Ti dico qualche titolo che a me piace molto: Khorma di Jilani Saadi, un film del 2002. Un altro molto gustoso è La télé arrive di Moncef Dhouib, che ha criticato il regime in maniera molto buffa ed efficace, sottile. Lo prende in giro proprio perché il regime stesso non si fa prendere in giro, non so se mi spiego. Deridendolo, ne sottolinea le mancanze. La trama è basata sull’arrivo di un’emittente televisiva tedesca in un posto sperduto della Tunisia,il cui sindaco decide che questo paese deve trasformarsi in un luogo avanzato ed europeo, in soli tre giorni. Il concorso di circostanze fa sì che vada tutto a rotoli ed è divertentissimo. Un altro ancora è Sabots en or di Nouri Bouzid.

Ho notato grandi similitudini tra La Belle et la Meute e Omertà.

La Belle et la Meute è un film sulla violenza, sia fisica che verbale e del pensiero. Il sentimento ricorrente è quello universale della paura. La legge sta cambiando, ma rimane il terrore per la polizia che in teoria dovrebbe proteggerti e invece è persecutoria. Il consenso e la complicità di chi non vuole avere problemi sono la cosa peggiore, annientano qualsiasi spiraglio di umanità. La voglia di libertà e la derisione di questo modo di vivere sono tratti salienti del mio carattere. Sicuramente è in qualche modo legato all’essere tunisina, ci ho vissuto ventidue anni dopotutto, ma non necessariamente. Sono proprio io.

Donne e Tunisia. Com’è la situazione?

Devo dire che mi sta stretto questo maschilismo a cui veniamo sempre associati. C’è dappertutto! Prendo l’esempio de La Belle et la Meute, nel film la protagonista vince, supera le avversità. Il film stesso è un inno alla forza delle donne. La protagonista subisce una disgrazia, ma va oltre la status di vittima. Per fortuna le cose stanno visibilmente migliorando.

Una nuova legge, approvata da non molto, sancisce l’uguaglianza nell’eredità.

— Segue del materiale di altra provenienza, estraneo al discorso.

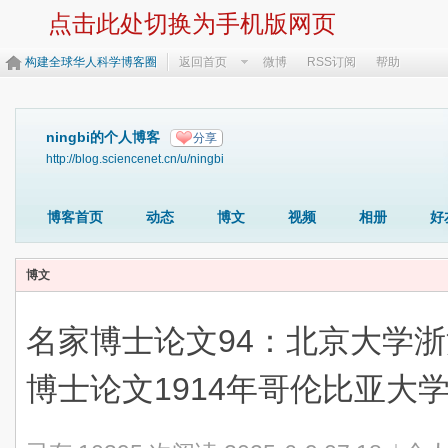
点击此处切换为手机版网页
构建全球华人科学博客圈
返回首页
微博
RSS订阅
帮助
ningbi的个人博客
分享
http://blog.sciencenet.cn/u/ningbi
博客首页
动态
博文
视频
相册
好
博文
名家博士论文94：北京大学
博士论文1914年哥伦比亚大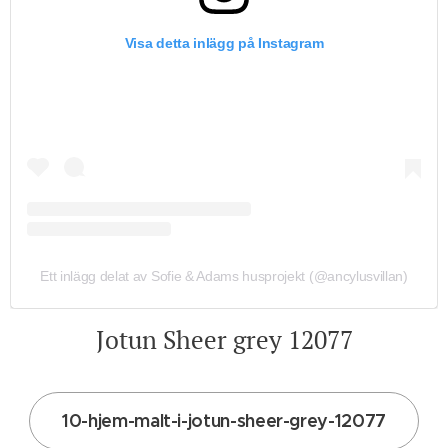
Visa detta inlägg på Instagram
Ett inlägg delat av Sofie & Adams husprojekt (@ancylusvillan)
Jotun Sheer grey 12077
10-hjem-malt-i-jotun-sheer-grey-12077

Questa legge è stata criticata perché anticoranica. Nel Corano infatti è scritto che al figlio maschio spettano i due terzi dell’eredità e alla figlia femmina un terzo. Un’altra legge molto positiva è quella che permette ad una donna tunisina di sposarsi con un uomo non musulmano senza che per questo lui debba convertirsi all’Islam. Era una semplice formalità, ma restava una scocciatura insensata. Detto questo, noi fummo avanti su molte cose. La Tunisia fu il primo paese ad abolire la schiavitù in tutta la regione; il primo che ha dato libertà di culto. La donna tunisina ha avuto il diritto di voto prima della donna svizzera. Il diritto all’aborto è indiscutibile, in vigore dal 1965 (in Italia dal 1978,ndr). Non siamo un paese di gente che va sui cammelli o di terroristi, c’è di tutto. Tarrant era bianco no? Era fondamentalista? Sicuro.

Cosa ami di più e cosa detesti di più in generale?

Nella vita? Quello che amo di più è stare bene, tranquilla, di buon umore. Non succede sempre ma quando succede mi piace. Mentre l’ingiustizia è la cosa che mi fa arrabbiare di più. Ogni tanto sono un po’ impulsiva nei miei giudizi, ma se vedo un’ingiustizia posso non essere diplomatica.

Cosa ti piacerebbe dicessero di te come regista?

Una poetessa. Mi piacerebbe che dicessero che sono una poetessa.